# [Work instruction]
From the entries below, please output exactly the lines starting at the one containing "de camera, la" and ending at the one containing "广州市第一水泵厂和广一泵业有限公司有什么关系", both included.

Data items
==================================================

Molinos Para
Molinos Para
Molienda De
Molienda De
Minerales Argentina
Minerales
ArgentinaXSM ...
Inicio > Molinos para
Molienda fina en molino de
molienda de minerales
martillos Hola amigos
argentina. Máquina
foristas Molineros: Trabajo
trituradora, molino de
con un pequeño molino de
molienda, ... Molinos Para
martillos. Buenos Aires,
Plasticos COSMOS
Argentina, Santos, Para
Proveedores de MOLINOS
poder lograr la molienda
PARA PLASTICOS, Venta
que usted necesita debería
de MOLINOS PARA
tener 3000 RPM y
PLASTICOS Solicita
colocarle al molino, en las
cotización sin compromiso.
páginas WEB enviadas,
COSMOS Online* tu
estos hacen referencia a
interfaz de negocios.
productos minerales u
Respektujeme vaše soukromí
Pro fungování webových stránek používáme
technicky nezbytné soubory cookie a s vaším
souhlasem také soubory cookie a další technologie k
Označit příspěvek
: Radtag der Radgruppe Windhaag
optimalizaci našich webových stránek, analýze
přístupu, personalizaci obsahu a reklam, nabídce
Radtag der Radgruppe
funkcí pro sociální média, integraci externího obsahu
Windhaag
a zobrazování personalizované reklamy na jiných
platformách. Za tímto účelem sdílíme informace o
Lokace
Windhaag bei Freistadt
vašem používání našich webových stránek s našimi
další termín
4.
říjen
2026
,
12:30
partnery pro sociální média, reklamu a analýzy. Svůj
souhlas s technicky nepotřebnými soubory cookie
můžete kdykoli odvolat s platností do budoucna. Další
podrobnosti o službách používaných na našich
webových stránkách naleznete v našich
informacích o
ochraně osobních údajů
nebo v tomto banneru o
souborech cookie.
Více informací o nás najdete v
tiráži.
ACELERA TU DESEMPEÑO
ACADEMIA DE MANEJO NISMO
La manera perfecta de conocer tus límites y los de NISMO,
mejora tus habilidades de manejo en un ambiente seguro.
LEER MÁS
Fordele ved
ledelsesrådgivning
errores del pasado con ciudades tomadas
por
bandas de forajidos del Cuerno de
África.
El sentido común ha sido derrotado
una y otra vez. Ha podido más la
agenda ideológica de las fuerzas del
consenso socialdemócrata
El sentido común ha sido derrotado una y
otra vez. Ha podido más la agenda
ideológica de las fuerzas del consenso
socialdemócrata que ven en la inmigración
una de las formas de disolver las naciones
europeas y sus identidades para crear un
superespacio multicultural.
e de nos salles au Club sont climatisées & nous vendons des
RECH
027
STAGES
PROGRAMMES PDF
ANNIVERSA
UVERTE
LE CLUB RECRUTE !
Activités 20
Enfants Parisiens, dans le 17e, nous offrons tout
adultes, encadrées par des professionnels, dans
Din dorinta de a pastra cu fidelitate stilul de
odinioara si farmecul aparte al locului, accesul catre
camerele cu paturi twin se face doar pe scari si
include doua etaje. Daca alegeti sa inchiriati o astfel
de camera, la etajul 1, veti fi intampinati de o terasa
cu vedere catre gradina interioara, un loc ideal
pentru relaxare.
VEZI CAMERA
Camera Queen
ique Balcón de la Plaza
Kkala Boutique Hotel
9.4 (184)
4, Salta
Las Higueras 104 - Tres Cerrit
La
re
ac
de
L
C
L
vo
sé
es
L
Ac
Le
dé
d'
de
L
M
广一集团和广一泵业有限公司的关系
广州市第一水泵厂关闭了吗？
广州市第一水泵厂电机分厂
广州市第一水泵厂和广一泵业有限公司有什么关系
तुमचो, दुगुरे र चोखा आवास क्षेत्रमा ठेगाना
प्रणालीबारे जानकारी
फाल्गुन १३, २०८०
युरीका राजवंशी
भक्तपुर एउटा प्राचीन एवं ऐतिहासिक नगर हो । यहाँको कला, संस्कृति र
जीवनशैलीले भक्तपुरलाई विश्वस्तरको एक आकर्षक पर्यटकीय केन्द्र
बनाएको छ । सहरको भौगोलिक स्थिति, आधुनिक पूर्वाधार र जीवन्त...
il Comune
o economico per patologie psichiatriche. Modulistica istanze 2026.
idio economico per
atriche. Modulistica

==================================================

# [Response to this task]
de camera, la etajul 1, veti fi intampinati de o terasa
cu vedere catre gradina interioara, un loc ideal
pentru relaxare.
VEZI CAMERA
Camera Queen
ique Balcón de la Plaza
Kkala Boutique Hotel
9.4 (184)
4, Salta
Las Higueras 104 - Tres Cerrit
La
re
ac
de
L
C
L
vo
sé
es
L
Ac
Le
dé
d'
de
L
M
广一集团和广一泵业有限公司的关系
广州市第一水泵厂关闭了吗？
广州市第一水泵厂电机分厂
广州市第一水泵厂和广一泵业有限公司有什么关系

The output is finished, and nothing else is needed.